Karena itu, Rukka berharap akses vaksinasi untuk masyarakat harus lebih mudah. Vaksinasi bisa dilakukan di setiap desa. Pelaksanaannya pun perlu dilengkapi dengan pemeriksaan kesehatan yang baik untuk penapisan awal sebelum menerima vaksin.
”Banyak masyarakat adat yang bahkan belum pernah sama sekali mendapatkan imunisasi. Pemeriksaan ataupun penapisan kesehatan diperlukan untuk mengetahui kondisi masyarakat sebelum mendapatkan vaksinasi. Ini penting untuk mencegah KIPI (kejadian ikutan pasca-imunisasi),” tuturnya.
Co-founder Organisasi Harapan Nusantara, Buyung Ridwan Tanjung menyampaikan, berbagai kendala juga dihadapi dalam pelaksanaan vaksinasi bagi penyandang disabilitas. Dari beberapa pelaksanaan vaksinasi tidak ada layanan khusus yang disediakan, seperti transportasi, cek kesehatan tambahan, serta sosialisasi.
Menurut dia, sosialisasi pada penyandang disabilitas butuh pendekatan khusus. Selain sosialisasi dari ahli, seperti dokter, psikolog juga berperan untuk bisa meyakinkan mereka untuk divaksinasi. Kehadiran sukarelawan yang bisa menjadi juru bicara isyarat juga diperlukan.
Masyarakat dengan disabilitas masuk dalam kelompok rentan karena memiliki hambatan fisik dan komunikasi untuk menyampaikan gejala penyakit yang dialami. Akses pada fasilitas kesehatan juga terbatas. Hal ini pula yang dialami pada masyarakat adat.

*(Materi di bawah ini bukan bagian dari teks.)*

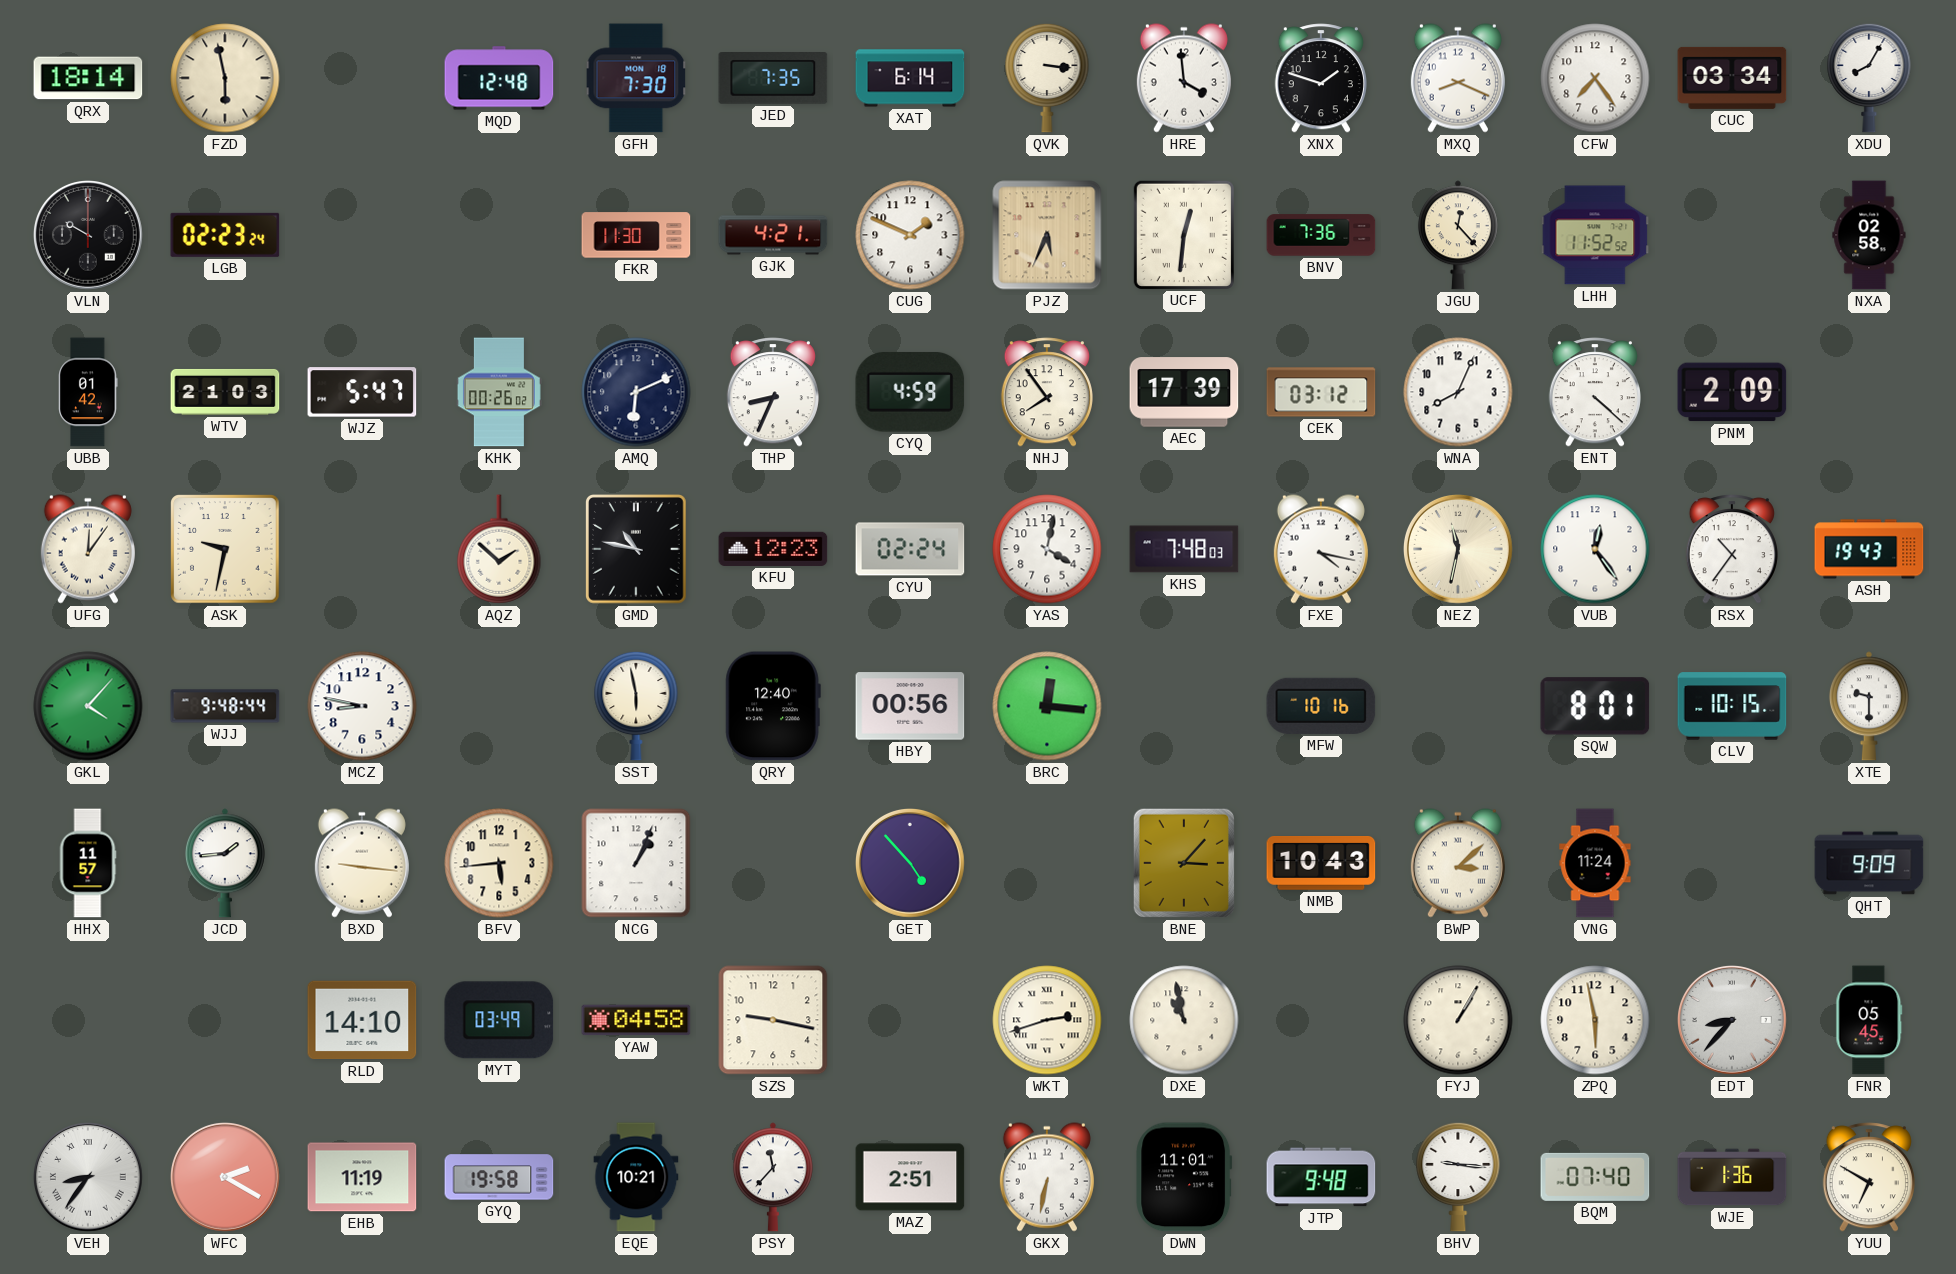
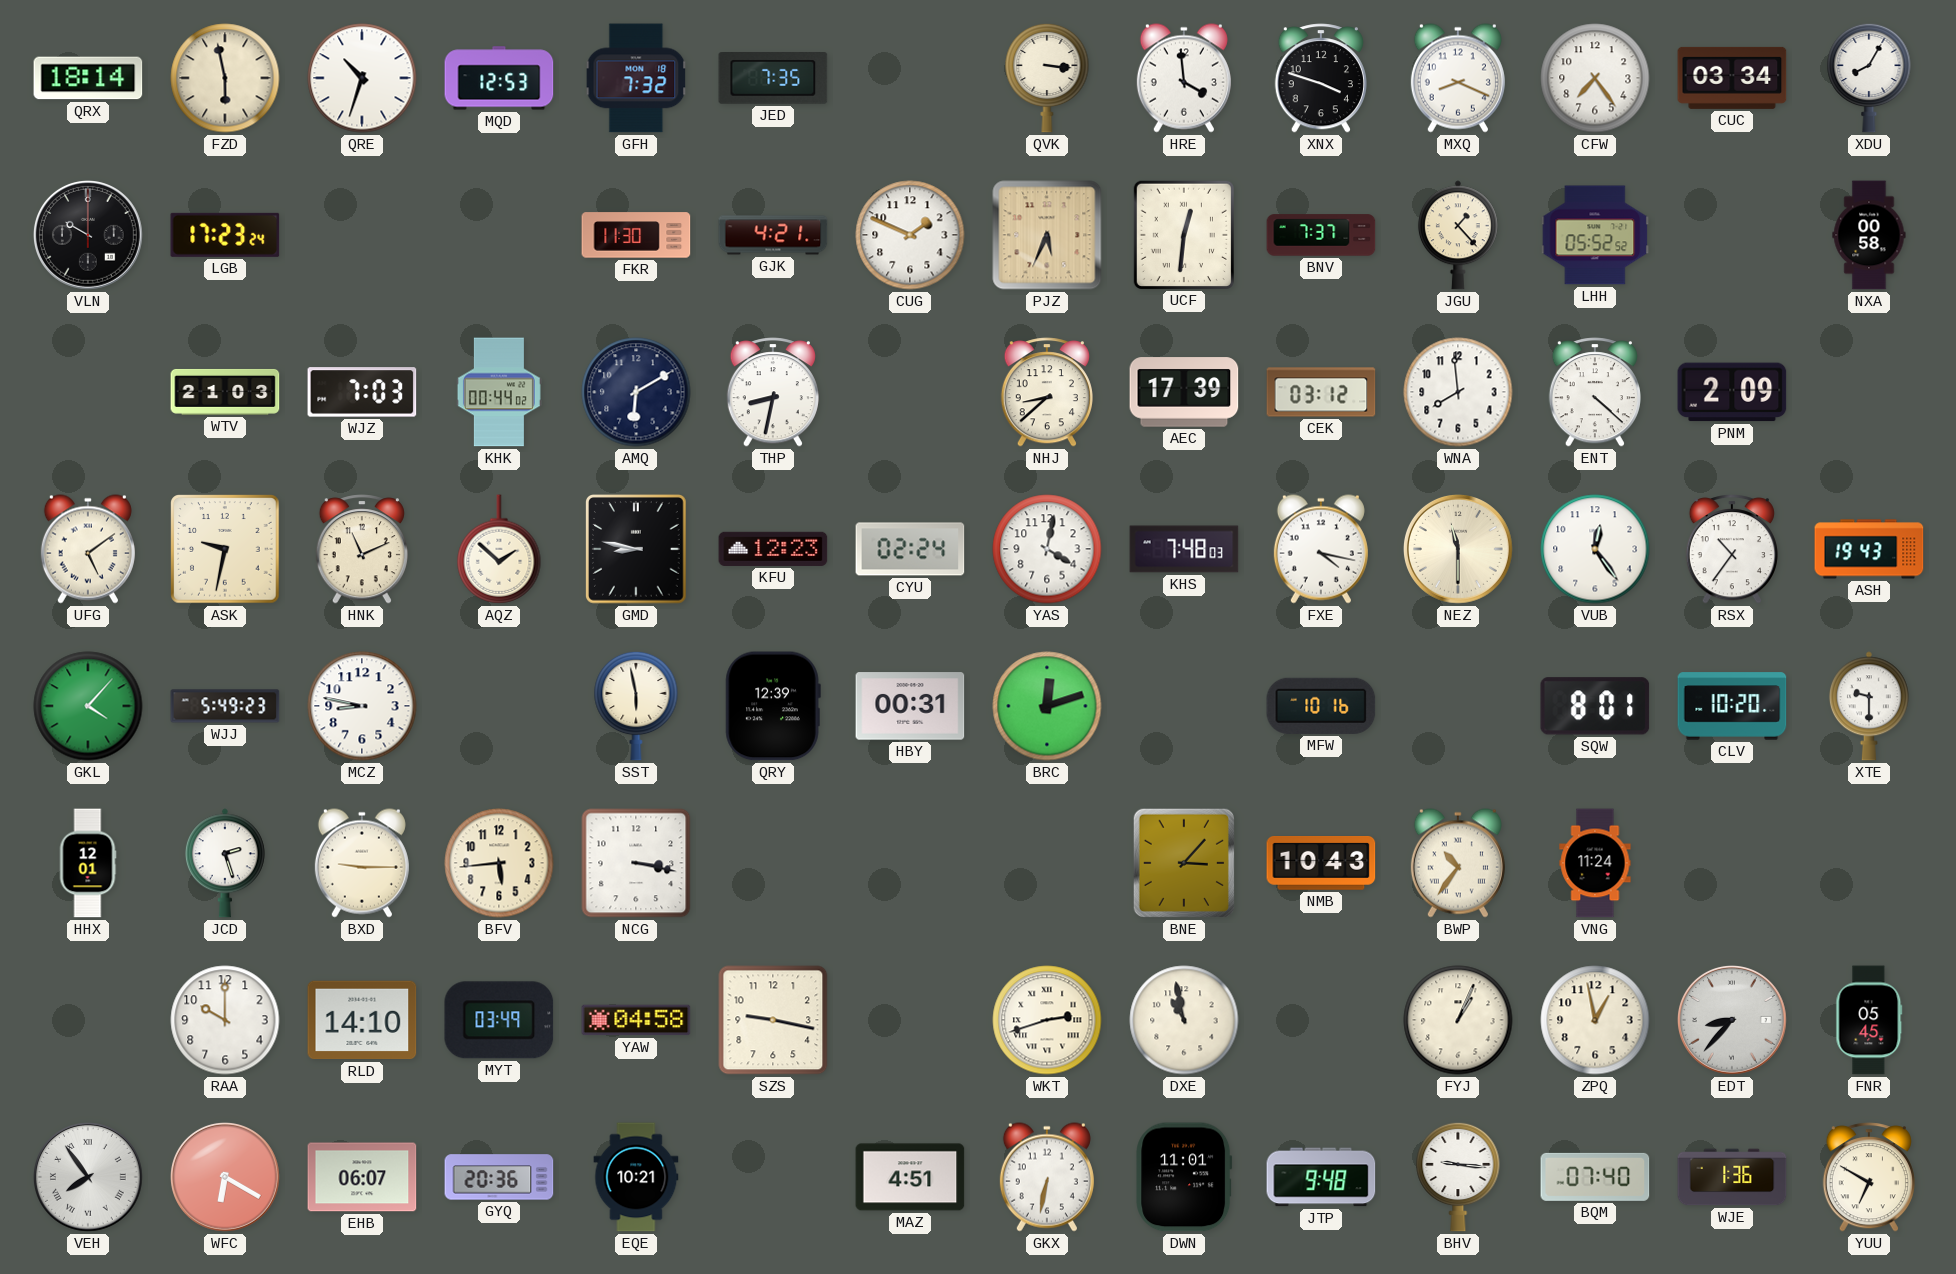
QRE: none -> 10:33
MQD: 12:48 -> 12:53
GFH: 7:30 -> 7:32
XAT: 6:14 -> none
XNX: 1:48 -> 3:48
LGB: 02:23 -> 17:23
BNV: 7:36 -> 7:37
JGU: 12:23 -> 1:23
LHH: 11:52 -> 05:52
NXA: 02:58 -> 00:58
UBB: 01:42 -> none
WJZ: 5:47 -> 7:03
KHK: 00:26 -> 00:44
AMQ: 6:11 -> 6:10
THP: 8:34 -> 8:32
CYQ: 4:59 -> none
NHJ: 7:54 -> 8:38
WNA: 8:04 -> 7:59
UFG: 12:06 -> 5:09
HNK: none -> 11:11
GMD: 10:47 -> 8:47
NEZ: 11:32 -> 11:30
WJJ: 9:48 -> 5:49
QRY: 12:40 -> 12:39
HBY: 00:56 -> 00:31
BRC: 12:16 -> 12:12
CLV: 10:15 -> 10:20
HHX: 11:57 -> 12:01
JCD: 1:44 -> 2:27
BXD: 9:16 -> 9:15
NCG: 1:04 -> 3:17
GET: 4:53 -> none
BWP: 3:08 -> 10:36
QHT: 9:09 -> none
RAA: none -> 10:00
FYJ: 1:05 -> 1:04
ZPQ: 5:58 -> 12:58
VEH: 8:36 -> 7:54
WFC: 2:20 -> 6:20
EHB: 11:19 -> 06:07
GYQ: 19:58 -> 20:36
PSY: 11:37 -> none
MAZ: 2:51 -> 4:51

Co-founder dan CEO Katadata.co.id Metta Dharmasaputra menyampaikan, pelaksanaan vaksinasi seharusnya menjadi momentum yang baik bagi kelompok rentan. Selain mendapatkan perlindungan dari vaksin, program vaksinasi juga bisa menjadi langkah untuk mendapatkan nomor induk kependudukan (NIK). Pemerintah melalui program vaksinasi telah mempermudah akses masyarakat disabilitas untuk mendapatkan NIK.

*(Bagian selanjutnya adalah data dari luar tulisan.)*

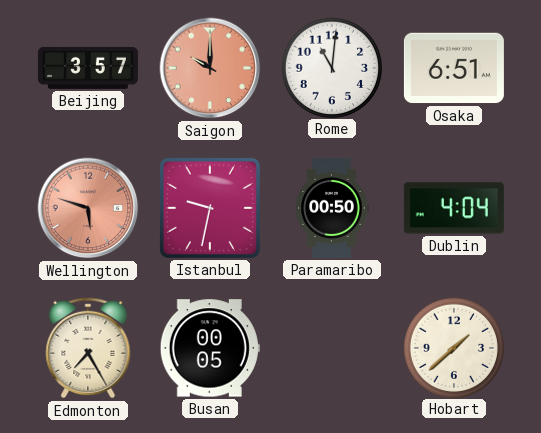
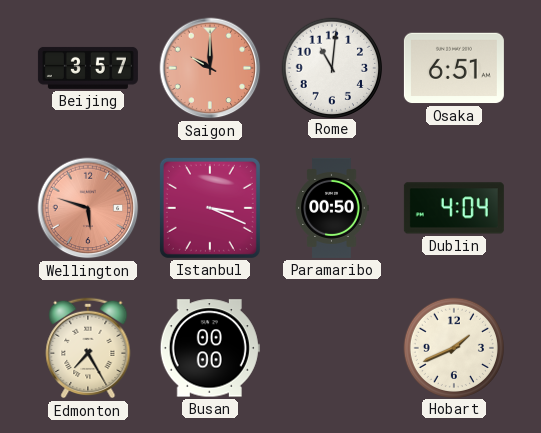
Istanbul: 9:32 -> 3:19
Busan: 00:05 -> 00:00
Hobart: 1:38 -> 1:41
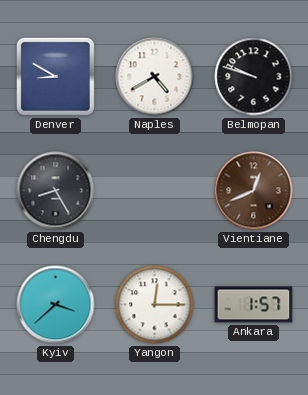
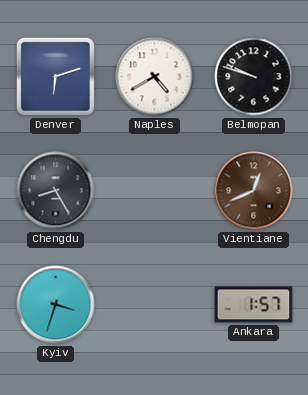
Denver: 8:50 -> 6:12
Kyiv: 3:38 -> 3:33
Yangon: 12:15 -> none
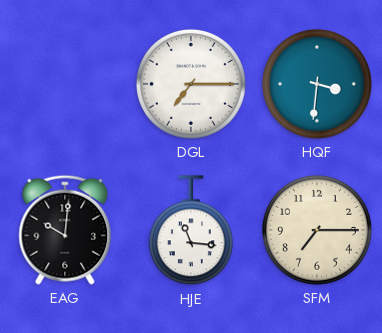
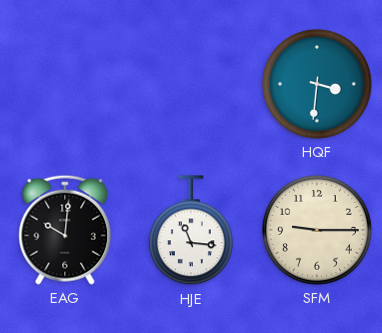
DGL: 7:15 -> none
SFM: 7:15 -> 9:15
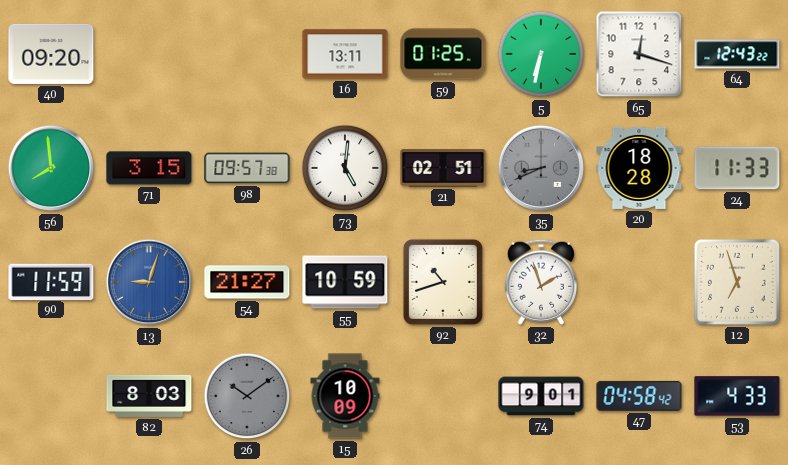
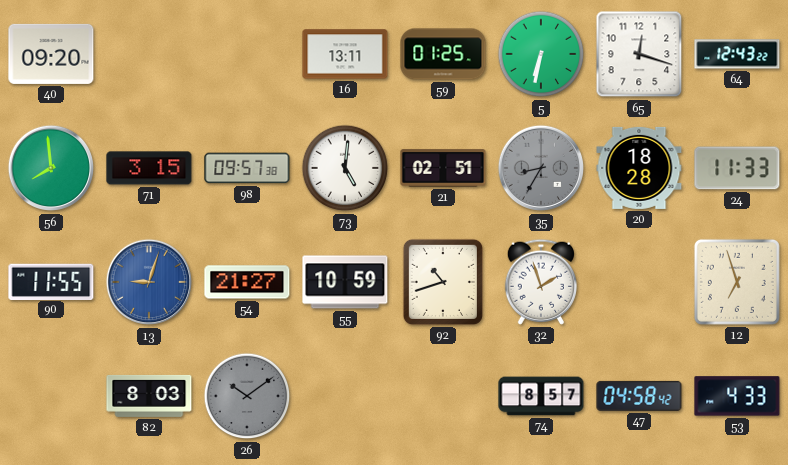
35: 8:41 -> 8:35
90: 11:59 -> 11:55
15: 10:09 -> none
74: 9:01 -> 8:57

Mengutip data dari Kementerian Sosial, Metta menyampaikan, vaksinasi pada masyarakat disabilitas ditargetkan bisa menyasar 564.000 orang pada akhir 2021. Sementara hingga Juli 2021, jumlah masyarakat disabilitas yang divaksinasi sebanyak 20.000 orang.
”Sosialisasi serta edukasi tentangan keamanan vaksin menjadi kunci sukses untuk mempercepat vaksinasi Covid-19 pada masyarakat, termasuk kelompok rentan. Pelibatan tokoh masyarakat juga tokoh agama bisa memengaruhi penerimaan masyarakat pada vaksinasi,” ucap Metta.
Rukka menambahkan, sosialisasi melalui petugas puskesmas, kepala adat, juga tokoh masyarakat bisa meningkatkan kepercayaan masyarakat akan vaksinasi. Panduan sederhana bisa disiapkan sebagai bahan edukasi kepada masyarakat.
”Sosialisasi pada masyarakat adat tidak bisa dilakukan melalui media massa karena hanya sedikit yang bisa menjangkau media massa. Pendekatan sosialisasi pun harus menyesuaikan kondisi setiap wilayah,” katanya.